# Does anyone know what this shrub is?



## fruitveggirl (Mar 8, 2013)

I was driving home yesterday and saw that my neighbor's shrub was COVERED in my bees. The girls were like a cloud hovering over it. I want to get some of these, but I don't know what they are. Can anyone help me out? I posted photos on this site. Thanks!

http://happyhourtopbar.blogspot.com/2013/07/what-is-this-shrub.html


----------



## casinoken (May 6, 2012)

Is it a bush? The flowers look just like my Bee Balm plants (except my flowers are purple). The Bee Balm plant grows tall and gets thicker every year, I suppose after a few years it would begin to look like a bush. Just rambling, as my oldest Bee Balm plant is only in its second year.


----------



## fruitveggirl (Mar 8, 2013)

Yes, it's a bush. It is most definitely not bee balm. In fact, there is an enormous patch of bee balm right next to it, but the bees ignore it entirely.


----------



## odfrank (May 13, 2002)

Might be Hyperium calcinum:

https://www.google.com/search?clien...urce=og&sa=N&tab=wi&ei=1YHdUbaIM-niiwK1noGoDg


----------



## fruitveggirl (Mar 8, 2013)

odfrank said:


> Might be Hyperium calcinum:
> 
> https://www.google.com/search?clien...urce=og&sa=N&tab=wi&ei=1YHdUbaIM-niiwK1noGoDg


Thanks so much! I looked up Hypericum calycium, and read that it only gets about 1.5 feet tall. This bush is about 3' high. However, you've put me on the right track! This is definitely some kind of Hypericum. Thank you so much again!


----------



## odfrank (May 13, 2002)

fruitveggirl said:


> Thanks so much! I looked up Hypericum calycium, and read that it only gets about 1.5 feet tall. This bush is about 3' high. However, you've put me on the right track! This is definitely some kind of Hypericum. Thank you so much again!
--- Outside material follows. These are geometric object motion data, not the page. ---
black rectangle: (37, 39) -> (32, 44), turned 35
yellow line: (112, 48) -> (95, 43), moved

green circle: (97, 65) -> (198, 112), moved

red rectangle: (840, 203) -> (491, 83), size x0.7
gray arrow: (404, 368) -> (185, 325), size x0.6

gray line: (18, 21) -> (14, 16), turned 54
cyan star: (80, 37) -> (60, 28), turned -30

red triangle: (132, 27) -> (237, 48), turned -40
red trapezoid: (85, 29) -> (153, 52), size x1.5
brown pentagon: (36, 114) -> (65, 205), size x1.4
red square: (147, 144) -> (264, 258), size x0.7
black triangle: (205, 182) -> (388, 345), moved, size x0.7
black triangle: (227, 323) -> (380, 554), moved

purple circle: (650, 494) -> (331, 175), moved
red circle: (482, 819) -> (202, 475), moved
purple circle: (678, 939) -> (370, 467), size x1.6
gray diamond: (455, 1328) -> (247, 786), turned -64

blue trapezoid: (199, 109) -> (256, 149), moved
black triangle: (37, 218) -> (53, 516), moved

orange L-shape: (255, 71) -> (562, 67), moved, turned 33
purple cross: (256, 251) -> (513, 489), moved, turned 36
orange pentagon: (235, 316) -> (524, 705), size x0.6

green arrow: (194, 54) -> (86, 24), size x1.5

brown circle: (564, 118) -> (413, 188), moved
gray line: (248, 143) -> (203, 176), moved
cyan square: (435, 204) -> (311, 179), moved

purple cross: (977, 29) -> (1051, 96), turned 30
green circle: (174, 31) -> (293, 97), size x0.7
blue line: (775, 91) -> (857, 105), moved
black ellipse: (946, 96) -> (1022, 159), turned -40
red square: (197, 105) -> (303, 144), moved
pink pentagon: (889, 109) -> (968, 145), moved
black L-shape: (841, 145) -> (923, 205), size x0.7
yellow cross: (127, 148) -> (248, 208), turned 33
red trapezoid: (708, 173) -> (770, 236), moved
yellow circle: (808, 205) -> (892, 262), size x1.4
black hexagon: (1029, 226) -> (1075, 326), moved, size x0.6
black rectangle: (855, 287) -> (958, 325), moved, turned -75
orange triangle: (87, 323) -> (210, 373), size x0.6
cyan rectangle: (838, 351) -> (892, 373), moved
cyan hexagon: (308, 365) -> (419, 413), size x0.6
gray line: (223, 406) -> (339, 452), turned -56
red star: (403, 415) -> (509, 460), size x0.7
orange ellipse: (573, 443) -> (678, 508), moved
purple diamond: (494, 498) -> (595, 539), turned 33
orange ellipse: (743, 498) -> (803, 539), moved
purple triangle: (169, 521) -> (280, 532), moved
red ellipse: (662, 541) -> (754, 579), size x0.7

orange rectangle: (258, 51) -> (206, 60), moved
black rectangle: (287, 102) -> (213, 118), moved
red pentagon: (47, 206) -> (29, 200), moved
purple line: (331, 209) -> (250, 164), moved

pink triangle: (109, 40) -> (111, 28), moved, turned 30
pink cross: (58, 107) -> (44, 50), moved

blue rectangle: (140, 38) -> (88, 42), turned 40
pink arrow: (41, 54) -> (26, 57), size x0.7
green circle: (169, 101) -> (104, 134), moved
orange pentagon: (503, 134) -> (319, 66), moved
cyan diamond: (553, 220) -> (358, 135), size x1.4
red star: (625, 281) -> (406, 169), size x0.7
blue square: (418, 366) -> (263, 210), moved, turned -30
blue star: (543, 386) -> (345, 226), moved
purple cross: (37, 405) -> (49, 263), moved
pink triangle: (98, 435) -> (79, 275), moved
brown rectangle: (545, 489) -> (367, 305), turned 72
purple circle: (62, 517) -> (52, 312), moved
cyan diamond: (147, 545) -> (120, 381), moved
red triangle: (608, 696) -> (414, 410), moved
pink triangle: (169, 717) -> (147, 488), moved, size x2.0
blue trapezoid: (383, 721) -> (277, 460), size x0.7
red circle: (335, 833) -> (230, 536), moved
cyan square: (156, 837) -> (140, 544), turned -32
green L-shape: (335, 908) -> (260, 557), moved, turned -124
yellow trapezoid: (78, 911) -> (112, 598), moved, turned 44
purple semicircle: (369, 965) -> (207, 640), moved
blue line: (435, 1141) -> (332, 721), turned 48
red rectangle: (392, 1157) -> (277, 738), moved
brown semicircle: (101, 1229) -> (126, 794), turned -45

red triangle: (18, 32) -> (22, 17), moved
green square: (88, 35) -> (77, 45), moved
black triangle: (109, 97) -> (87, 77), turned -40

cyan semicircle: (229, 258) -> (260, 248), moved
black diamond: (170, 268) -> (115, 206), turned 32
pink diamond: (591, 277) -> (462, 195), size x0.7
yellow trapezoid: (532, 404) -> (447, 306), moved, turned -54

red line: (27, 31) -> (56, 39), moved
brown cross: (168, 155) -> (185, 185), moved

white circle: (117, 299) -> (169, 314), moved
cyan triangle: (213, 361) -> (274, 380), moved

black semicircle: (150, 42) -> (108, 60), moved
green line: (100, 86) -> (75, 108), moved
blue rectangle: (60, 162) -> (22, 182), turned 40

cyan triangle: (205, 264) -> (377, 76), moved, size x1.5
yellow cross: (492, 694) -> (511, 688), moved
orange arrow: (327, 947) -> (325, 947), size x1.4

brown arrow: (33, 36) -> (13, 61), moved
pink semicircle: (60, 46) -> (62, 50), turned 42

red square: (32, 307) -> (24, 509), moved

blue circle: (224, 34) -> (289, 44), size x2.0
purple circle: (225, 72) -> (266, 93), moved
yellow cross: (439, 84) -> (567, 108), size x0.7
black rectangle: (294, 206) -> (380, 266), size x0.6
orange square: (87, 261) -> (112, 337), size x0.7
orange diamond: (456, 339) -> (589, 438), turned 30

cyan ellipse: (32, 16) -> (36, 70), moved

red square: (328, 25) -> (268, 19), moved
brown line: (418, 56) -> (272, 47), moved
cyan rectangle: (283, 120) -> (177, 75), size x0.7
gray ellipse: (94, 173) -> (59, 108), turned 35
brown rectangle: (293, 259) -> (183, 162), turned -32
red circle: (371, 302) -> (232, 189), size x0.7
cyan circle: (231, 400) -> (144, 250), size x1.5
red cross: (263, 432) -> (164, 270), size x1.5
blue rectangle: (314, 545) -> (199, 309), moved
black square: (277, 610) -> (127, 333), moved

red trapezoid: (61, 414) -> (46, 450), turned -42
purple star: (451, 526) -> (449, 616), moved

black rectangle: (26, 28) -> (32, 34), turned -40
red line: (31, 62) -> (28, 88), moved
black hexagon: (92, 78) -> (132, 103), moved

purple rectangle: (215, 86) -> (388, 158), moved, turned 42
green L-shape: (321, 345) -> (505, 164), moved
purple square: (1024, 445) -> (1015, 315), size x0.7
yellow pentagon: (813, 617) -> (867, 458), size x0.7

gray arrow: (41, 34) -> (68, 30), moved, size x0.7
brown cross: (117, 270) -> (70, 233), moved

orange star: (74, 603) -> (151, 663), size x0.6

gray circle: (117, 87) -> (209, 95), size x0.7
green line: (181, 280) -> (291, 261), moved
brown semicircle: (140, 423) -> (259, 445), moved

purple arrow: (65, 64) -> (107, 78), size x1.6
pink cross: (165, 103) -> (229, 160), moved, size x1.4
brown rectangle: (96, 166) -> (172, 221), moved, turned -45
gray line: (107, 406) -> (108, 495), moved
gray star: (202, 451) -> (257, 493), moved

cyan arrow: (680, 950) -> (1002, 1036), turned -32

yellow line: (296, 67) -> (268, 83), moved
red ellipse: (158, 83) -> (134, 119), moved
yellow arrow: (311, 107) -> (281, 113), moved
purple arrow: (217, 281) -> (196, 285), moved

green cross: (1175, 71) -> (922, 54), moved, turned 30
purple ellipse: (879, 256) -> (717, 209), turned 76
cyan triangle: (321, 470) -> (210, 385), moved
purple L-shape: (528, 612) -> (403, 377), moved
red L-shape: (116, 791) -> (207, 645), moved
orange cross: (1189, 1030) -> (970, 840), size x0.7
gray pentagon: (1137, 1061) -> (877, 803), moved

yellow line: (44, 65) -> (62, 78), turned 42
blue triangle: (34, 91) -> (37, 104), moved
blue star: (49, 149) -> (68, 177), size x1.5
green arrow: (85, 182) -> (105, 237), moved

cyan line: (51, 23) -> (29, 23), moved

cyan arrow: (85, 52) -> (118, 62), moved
Oh sorry, Hypericum calcinum is the ground cover. There is also a shrub.


----------



## odfrank (May 13, 2002)

Try this:

https://www.google.com/search?q=hyp...carlston.com%2Fplants_of_the_week.htm;470;325


----------



## fruitveggirl (Mar 8, 2013)

That's it! That's the one! Hypericum hidcote. Awesome! Thanks so much!


----------